How do you debug a kernel on a production server ? After checking various websites, I decided to use « oprofile » (http://oprofile.sourceforge.net). It consists of a kernel driver and a daemon for collecting sample data, and several post-profiling tools for turning data into information. To my mind, pros of this tool are : 
  • Sampling (compared to tools like strace)
  • Can sample kernel too (compared to … strace)
  • gather data in one place, and allow you to zip samples to perform the analysis you want on an other server.
Unfortunately I didn’t have oprofile on this server, so we decided to reboot the service in the middle of the night with the customer approval. The day after, we were able to sample some data.
First, let’s setup the tool with very low overhead : 
opcontrol --setup --vmlinux=/root/vmlinux --event=CPU_CLK_UNHALTED:4000000
If you wondered : yes, I retrieved the uncompressed version of vmlinuz to /root/vmlinux. This is mandatory to profile kernel.
Then, let’s record a normal session to see what’s happening when everything is fine : 
opcontrol --start --vmlinux=/root/vmlinux
sleep 5
opcontrol --stop
opcontrol --dump
opcontrol --save=idlesession
Top 5 of symbols were the following : 
samples  %        symbol name
462229   99.0696  poll_idle
559       0.1198  clear_page_c
185       0.0397  find_busiest_group
139       0.0298  clflush_cache_range
114       0.0244  mutex_spin_on_owner
Everything normal here.
Note : I was not able to see symbols on the same server because of a buggy binutils library.
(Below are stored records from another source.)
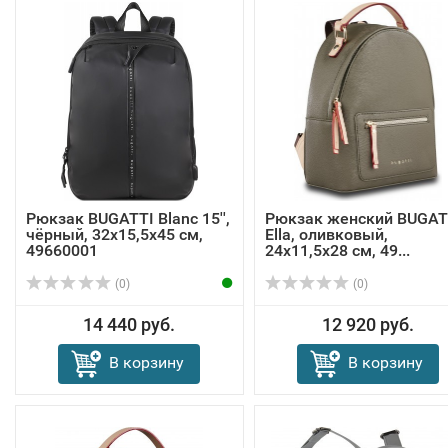
Рюкзак BUGATTI Blanc 15'',
Рюкзак женский BUGAT
чёрный, 32х15,5х45 см,
Ella, оливковый,
49660001
24х11,5х28 см, 49...
(0)
(0)
14 440 руб.
12 920 руб.
В корзину
В корзину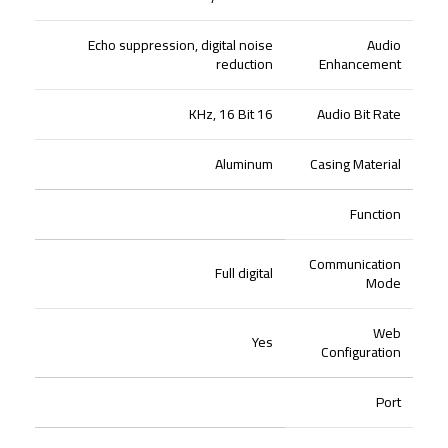
Echo suppression, digital noise
Audio
reduction
Enhancement
16 KHz, 16 Bit
Audio Bit Rate
Aluminum
Casing Material
Function
Communication
Full digital
Mode
Web
Yes
Configuration
Port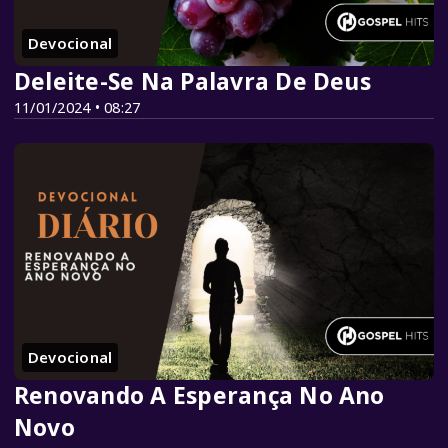
Devocional
Deleite-Se Na Palavra De Deus
11/01/2024 • 08:27
Devocional
Renovando A Esperança No Ano
Novo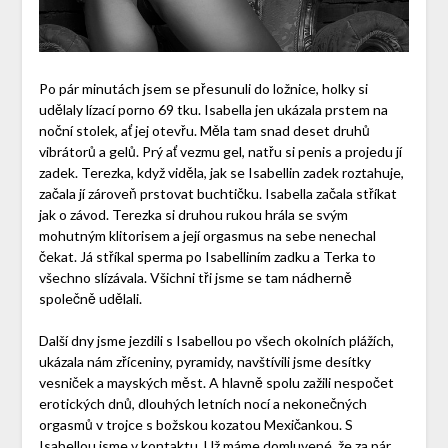
Po pár minutách jsem se přesunuli do ložnice, holky si
udělaly lízací porno 69 tku. Isabella jen ukázala prstem na
noční stolek, ať jej otevřu. Měla tam snad deset druhů
vibrátorů a gelů. Prý ať vezmu gel, natřu si penis a projedu jí
zadek. Terezka, když viděla, jak se Isabellin zadek roztahuje,
začala jí zároveň prstovat buchtičku. Isabella začala stříkat
jak o závod. Terezka si druhou rukou hrála se svým
mohutným klitorisem a její orgasmus na sebe nenechal
čekat. Já stříkal sperma po Isabelliním zadku a Terka to
všechno slízávala. Všichni tři jsme se tam nádherně
společně udělali.
Další dny jsme jezdili s Isabellou po všech okolních plážích,
ukázala nám zříceniny, pyramidy, navštívili jsme desítky
vesniček a mayských měst. A hlavně spolu zažili nespočet
erotických dnů, dlouhých letních nocí a nekonečných
orgasmů v trojce s božskou kozatou Mexičankou. S
Isabellou jsme v kontaktu. Už máme domluvené, že za pár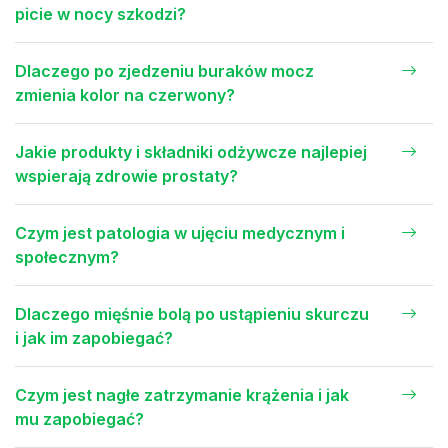
picie w nocy szkodzi?
Dlaczego po zjedzeniu buraków mocz
zmienia kolor na czerwony?
Jakie produkty i składniki odżywcze najlepiej
wspierają zdrowie prostaty?
Czym jest patologia w ujęciu medycznym i
społecznym?
Dlaczego mięśnie bolą po ustąpieniu skurczu
i jak im zapobiegać?
Czym jest nagłe zatrzymanie krążenia i jak
mu zapobiegać?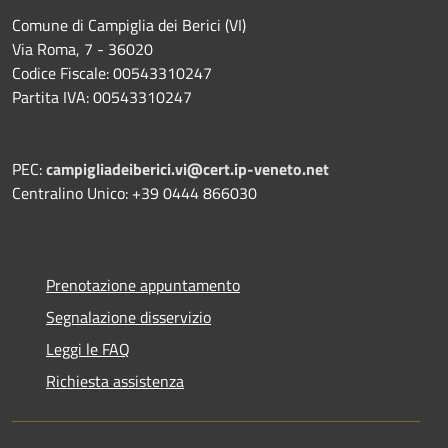
Comune di Campiglia dei Berici (VI)
Via Roma, 7 - 36020
Codice Fiscale: 00543310247
Partita IVA: 00543310247
PEC:
campigliadeiberici.vi@cert.ip-veneto.net
Centralino Unico: +39 0444 866030
Prenotazione appuntamento
Segnalazione disservizio
Leggi le FAQ
Richiesta assistenza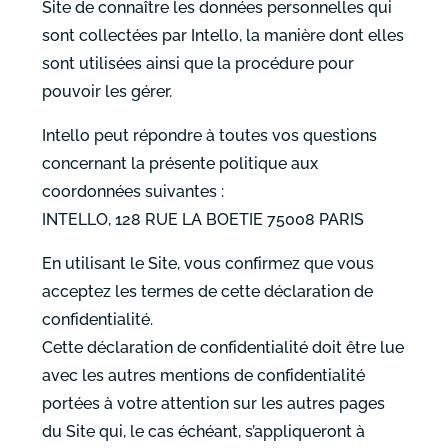
Site de connaître les données personnelles qui
sont collectées par Intello, la manière dont elles
sont utilisées ainsi que la procédure pour
pouvoir les gérer.
Intello peut répondre à toutes vos questions
concernant la présente politique aux
coordonnées suivantes :
INTELLO, 128 RUE LA BOETIE 75008 PARIS
En utilisant le Site, vous confirmez que vous
acceptez les termes de cette déclaration de
confidentialité.
Cette déclaration de confidentialité doit être lue
avec les autres mentions de confidentialité
portées à votre attention sur les autres pages
du Site qui, le cas échéant, s’appliqueront à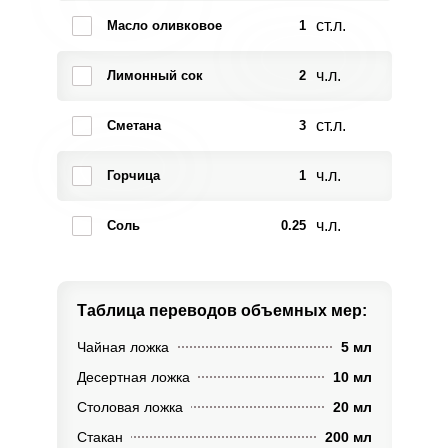
ст.л.
Масло оливковое
1
ч.л.
Лимонный сок
2
ст.л.
Сметана
3
ч.л.
Горчица
1
ч.л.
Соль
0.25
Таблица переводов
объемных мер:
Чайная ложка
5 мл
Десертная ложка
10 мл
Столовая ложка
20 мл
Стакан
200 мл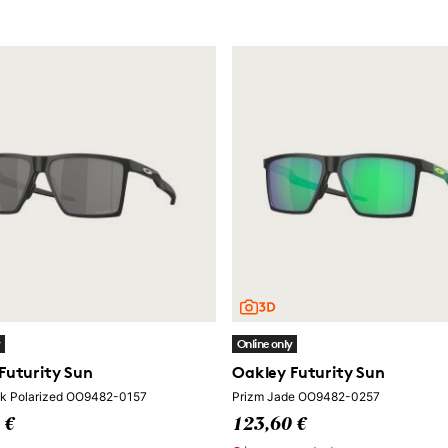
y
Online only
Futurity Sun
Oakley Futurity Sun
ck Polarized OO9482-0157
Prizm Jade OO9482-0257
 €
123,60 €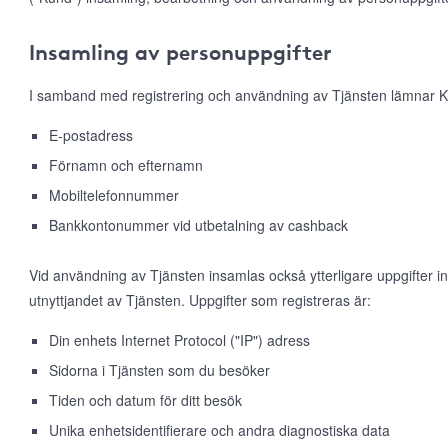
Insamling av personuppgifter
I samband med registrering och användning av Tjänsten lämnar K
E-postadress
Förnamn och efternamn
Mobiltelefonnummer
Bankkontonummer vid utbetalning av cashback
Vid användning av Tjänsten insamlas också ytterligare uppgifter 
utnyttjandet av Tjänsten. Uppgifter som registreras är:
Din enhets Internet Protocol ("IP") adress
Sidorna i Tjänsten som du besöker
Tiden och datum för ditt besök
Unika enhetsidentifierare och andra diagnostiska data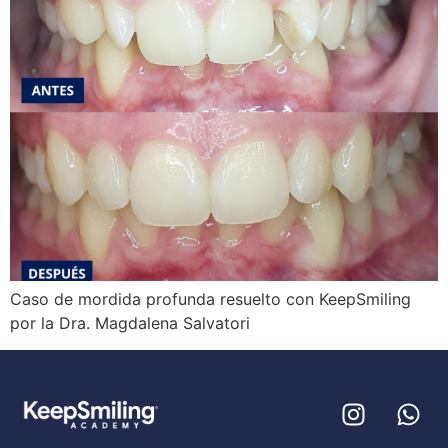
Caso de mordida profunda resuelto con KeepSmiling
por la Dra. Magdalena Salvatori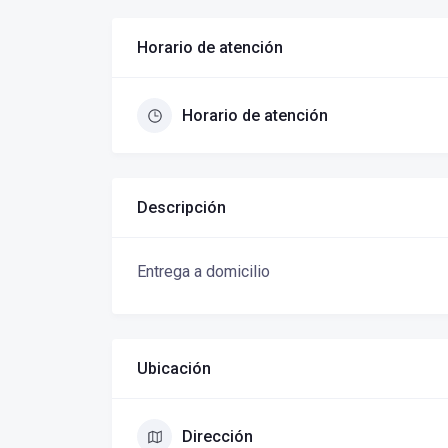
Horario de atención
Horario de atención
Descripción
Entrega a domicilio
Ubicación
Dirección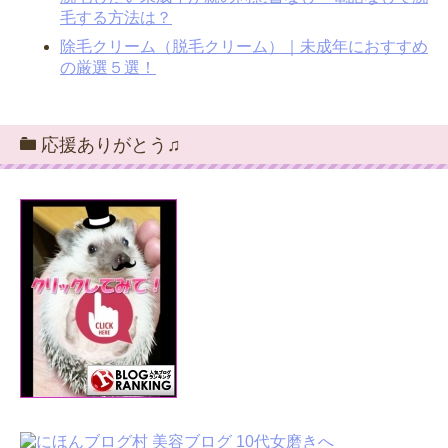
毛する方法は？
除毛クリーム（脱毛クリーム）｜未成年におすすめ
の厳選５選！
応援ありがとう♫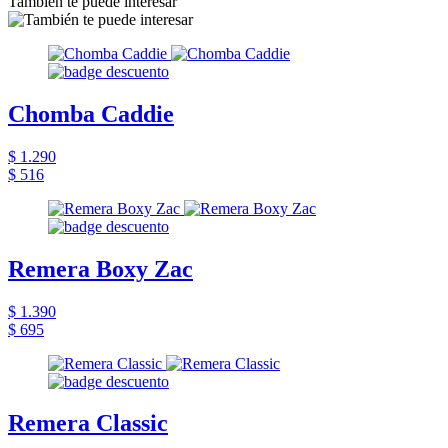
También te puede interesar
Chomba Caddie
$ 1.290
$ 516
Remera Boxy Zac
$ 1.390
$ 695
Remera Classic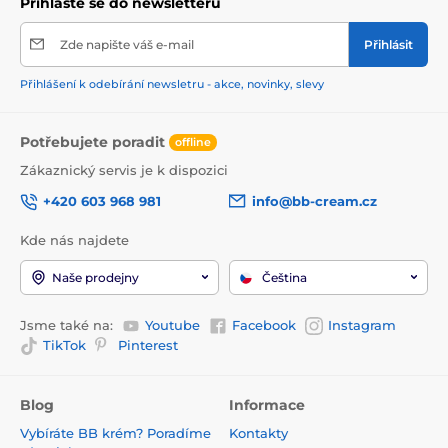
Přihlaste se do newsletteru
Zde napište váš e-mail
Přihlásit
Přihlášení k odebírání newsletru - akce, novinky, slevy
Potřebujete poradit
offline
Zákaznický servis je k dispozici
+420 603 968 981
info@bb-cream.cz
Kde nás najdete
Naše prodejny
Čeština
Jsme také na:
Youtube
Facebook
Instagram
TikTok
Pinterest
Blog
Informace
Vybíráte BB krém? Poradíme
Kontakty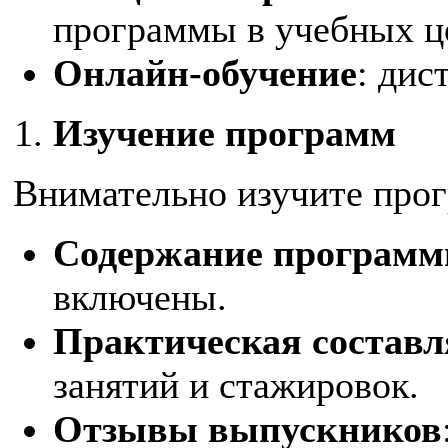
программы в учебных ц
Онлайн-обучение
: дис
Изучение программ
Внимательно изучите про
Содержание програм
включены.
Практическая состав
занятий и стажировок.
Отзывы выпускников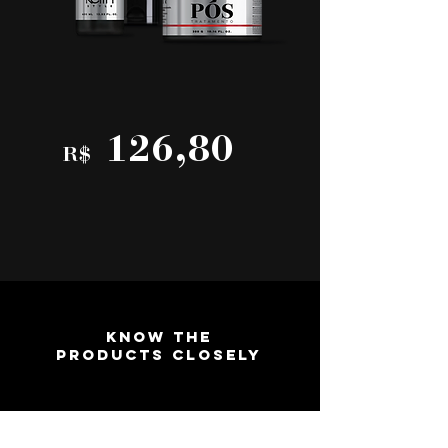
126,80
R$
KNOW THE
PRODUCTS CLOSELY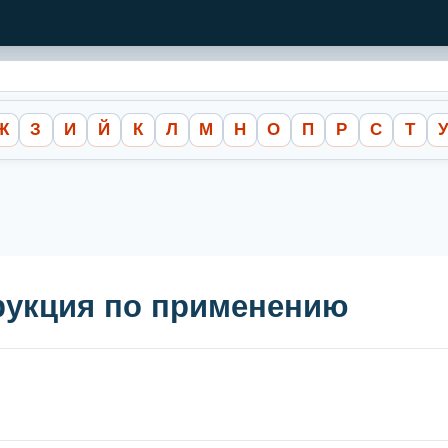
Ж
З
И
Й
К
Л
М
Н
О
П
Р
С
Т
рукция по применению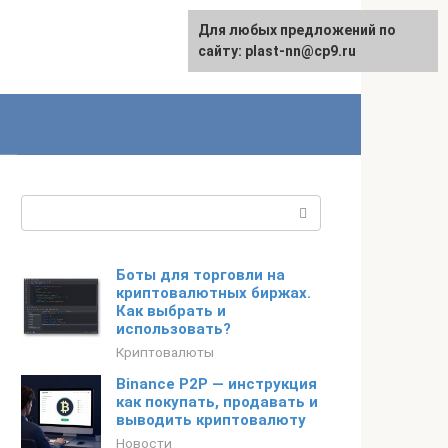
Для любых предложений по
сайту: plast-nn@cp9.ru
Поиск:
Боты для торговли на
криптовалютных биржах.
Как выбрать и
использовать?
Криптовалюты
Binance P2P — инструкция
как покупать, продавать и
выводить криптовалюту
Новости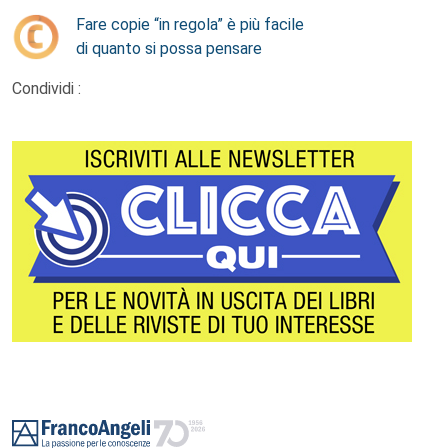
Fare copie “in regola” è più facile
di quanto si possa pensare
Condividi :
Footer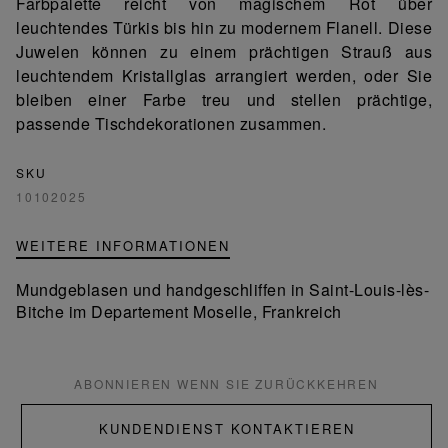
Farbpalette reicht von magischem Rot über
leuchtendes Türkis bis hin zu modernem Flanell. Diese
Juwelen können zu einem prächtigen Strauß aus
leuchtendem Kristallglas arrangiert werden, oder Sie
bleiben einer Farbe treu und stellen prächtige,
passende Tischdekorationen zusammen.
SKU
10102025
WEITERE INFORMATIONEN
Mundgeblasen und handgeschliffen in Saint-Louis-lès-
Bitche im Departement Moselle, Frankreich
ABONNIEREN WENN SIE ZURÜCKKEHREN
KUNDENDIENST KONTAKTIEREN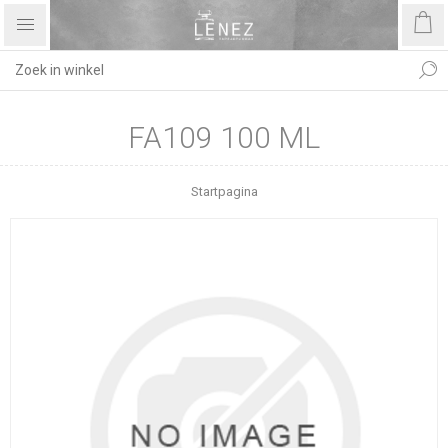
FA109 100 ML
Startpagina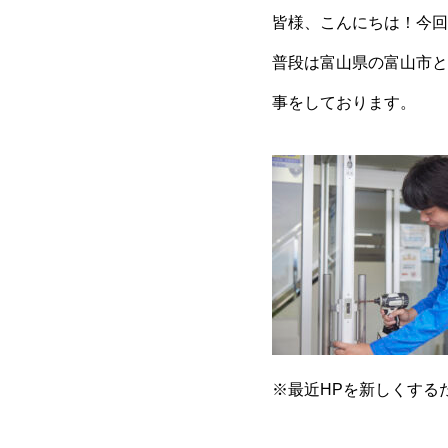
皆様、こんにちは！今回
普段は富山県の富山市と
事をしております。
※最近HPを新しくする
This is a known problem that is affecting oprofile. Solution was simple : copy /var/lib/oprofile to another server and use opreport with –session-dir like this : 
opreport --session-dir=/root/var/lib/oprofile --symbols session:idlesession vmlinux |head
  
You’ll need vmlinux binary in your current folder (for debugging vmlinux symbols. Or if you want it system-wide, just use –root. See oprofile doc for more informations).
I then modified the bash script I used earlier, and added the following : 
opcontrol --start --vmlinux=/root/vmlinux
sleep 5
opcontrol --stop
opcontrol --dump
opcontrol --save=$STAMP
We waited a few hours, and collected two sessions. Results were very close so here is the output :
samples  %        symbol name
1000515  78.9433  poll_idle
217103   17.1300  compaction_alloc
6822      0.5383  compact_zone
5304      0.4185  spin_lock
4378      0.3454  flush_tlb_others_ipi
Very interesting ! There were many CPU cycles in compaction_alloc. What is this function ? Let’s read kernel source code mm/compaction.c around line 410 : 

406 /*
407  * This is a migrate-callback that "allocates" freepages by taking pages
408  * from the isolated freelists in the block we are migrating to.
409  */
410 static struct page *compaction_alloc(struct page *migratepage,
411                                         unsigned long data,
412                                         int **result)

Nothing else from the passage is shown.